_Aim of the exercise_.
Every line in the listing below that holds the word "strip" should be returned.

_Exercise input_.
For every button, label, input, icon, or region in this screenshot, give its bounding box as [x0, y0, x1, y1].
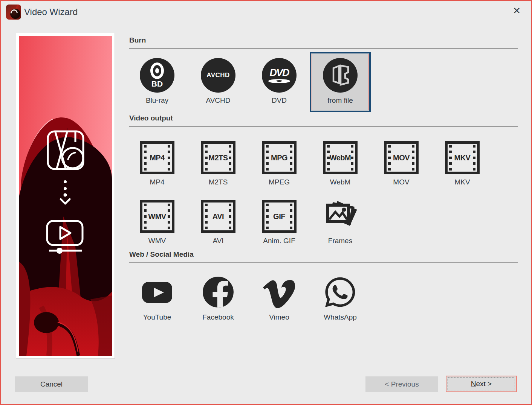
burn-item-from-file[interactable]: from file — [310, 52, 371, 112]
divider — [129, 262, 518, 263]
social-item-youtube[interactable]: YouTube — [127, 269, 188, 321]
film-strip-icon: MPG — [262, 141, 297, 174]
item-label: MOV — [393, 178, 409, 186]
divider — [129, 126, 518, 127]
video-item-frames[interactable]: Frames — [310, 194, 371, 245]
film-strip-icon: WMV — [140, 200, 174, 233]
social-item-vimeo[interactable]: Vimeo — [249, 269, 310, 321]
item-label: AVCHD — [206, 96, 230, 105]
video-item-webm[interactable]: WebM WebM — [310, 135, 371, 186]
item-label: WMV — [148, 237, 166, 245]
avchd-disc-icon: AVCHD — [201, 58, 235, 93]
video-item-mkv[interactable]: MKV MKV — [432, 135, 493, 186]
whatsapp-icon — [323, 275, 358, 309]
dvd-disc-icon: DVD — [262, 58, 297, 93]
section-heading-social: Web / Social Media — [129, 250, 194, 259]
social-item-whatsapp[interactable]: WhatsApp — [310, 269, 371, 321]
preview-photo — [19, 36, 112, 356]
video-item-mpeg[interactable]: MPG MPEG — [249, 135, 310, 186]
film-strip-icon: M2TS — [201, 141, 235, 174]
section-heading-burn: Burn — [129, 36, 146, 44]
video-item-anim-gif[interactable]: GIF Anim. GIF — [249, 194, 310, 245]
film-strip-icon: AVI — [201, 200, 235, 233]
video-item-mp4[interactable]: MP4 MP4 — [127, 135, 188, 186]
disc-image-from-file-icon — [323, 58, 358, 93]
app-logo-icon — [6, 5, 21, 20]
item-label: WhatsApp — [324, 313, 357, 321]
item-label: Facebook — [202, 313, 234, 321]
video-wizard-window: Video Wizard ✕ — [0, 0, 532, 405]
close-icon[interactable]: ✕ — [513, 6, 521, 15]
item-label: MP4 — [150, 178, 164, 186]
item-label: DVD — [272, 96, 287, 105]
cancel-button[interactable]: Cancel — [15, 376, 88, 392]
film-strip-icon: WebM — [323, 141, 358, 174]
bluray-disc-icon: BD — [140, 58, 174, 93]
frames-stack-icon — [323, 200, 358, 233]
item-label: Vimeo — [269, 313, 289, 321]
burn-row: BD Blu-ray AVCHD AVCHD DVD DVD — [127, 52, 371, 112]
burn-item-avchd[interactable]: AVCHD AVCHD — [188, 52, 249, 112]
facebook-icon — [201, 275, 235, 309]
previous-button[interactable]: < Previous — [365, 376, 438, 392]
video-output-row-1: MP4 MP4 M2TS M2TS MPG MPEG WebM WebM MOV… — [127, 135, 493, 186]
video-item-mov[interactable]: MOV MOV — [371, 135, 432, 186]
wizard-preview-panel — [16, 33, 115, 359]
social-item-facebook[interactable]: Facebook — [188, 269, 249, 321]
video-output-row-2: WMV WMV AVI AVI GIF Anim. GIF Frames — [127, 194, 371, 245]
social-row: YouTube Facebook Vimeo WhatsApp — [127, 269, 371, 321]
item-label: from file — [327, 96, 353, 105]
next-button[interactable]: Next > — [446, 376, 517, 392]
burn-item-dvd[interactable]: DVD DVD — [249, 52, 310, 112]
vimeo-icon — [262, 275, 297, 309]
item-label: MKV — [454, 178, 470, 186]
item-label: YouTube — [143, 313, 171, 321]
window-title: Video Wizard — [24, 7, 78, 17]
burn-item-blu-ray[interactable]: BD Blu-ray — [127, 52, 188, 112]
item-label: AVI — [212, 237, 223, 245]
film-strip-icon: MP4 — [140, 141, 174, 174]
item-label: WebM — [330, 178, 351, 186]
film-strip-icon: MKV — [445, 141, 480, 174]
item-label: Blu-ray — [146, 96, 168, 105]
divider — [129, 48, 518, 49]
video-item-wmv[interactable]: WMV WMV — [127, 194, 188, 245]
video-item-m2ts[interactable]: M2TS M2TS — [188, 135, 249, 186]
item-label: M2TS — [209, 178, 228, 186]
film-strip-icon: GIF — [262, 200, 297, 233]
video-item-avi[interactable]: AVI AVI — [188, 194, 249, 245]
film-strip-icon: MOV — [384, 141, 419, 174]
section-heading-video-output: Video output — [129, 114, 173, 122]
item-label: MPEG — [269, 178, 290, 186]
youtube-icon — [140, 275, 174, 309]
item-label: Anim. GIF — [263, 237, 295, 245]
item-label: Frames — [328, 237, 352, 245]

_Response box_.
film-strip-icon: MPG — [262, 141, 297, 174]
film-strip-icon: WMV — [140, 200, 174, 233]
film-strip-icon: M2TS — [201, 141, 235, 174]
film-strip-icon: AVI — [201, 200, 235, 233]
film-strip-icon: WebM — [323, 141, 358, 174]
film-strip-icon: MP4 — [140, 141, 174, 174]
film-strip-icon: MKV — [445, 141, 480, 174]
film-strip-icon: GIF — [262, 200, 297, 233]
film-strip-icon: MOV — [384, 141, 419, 174]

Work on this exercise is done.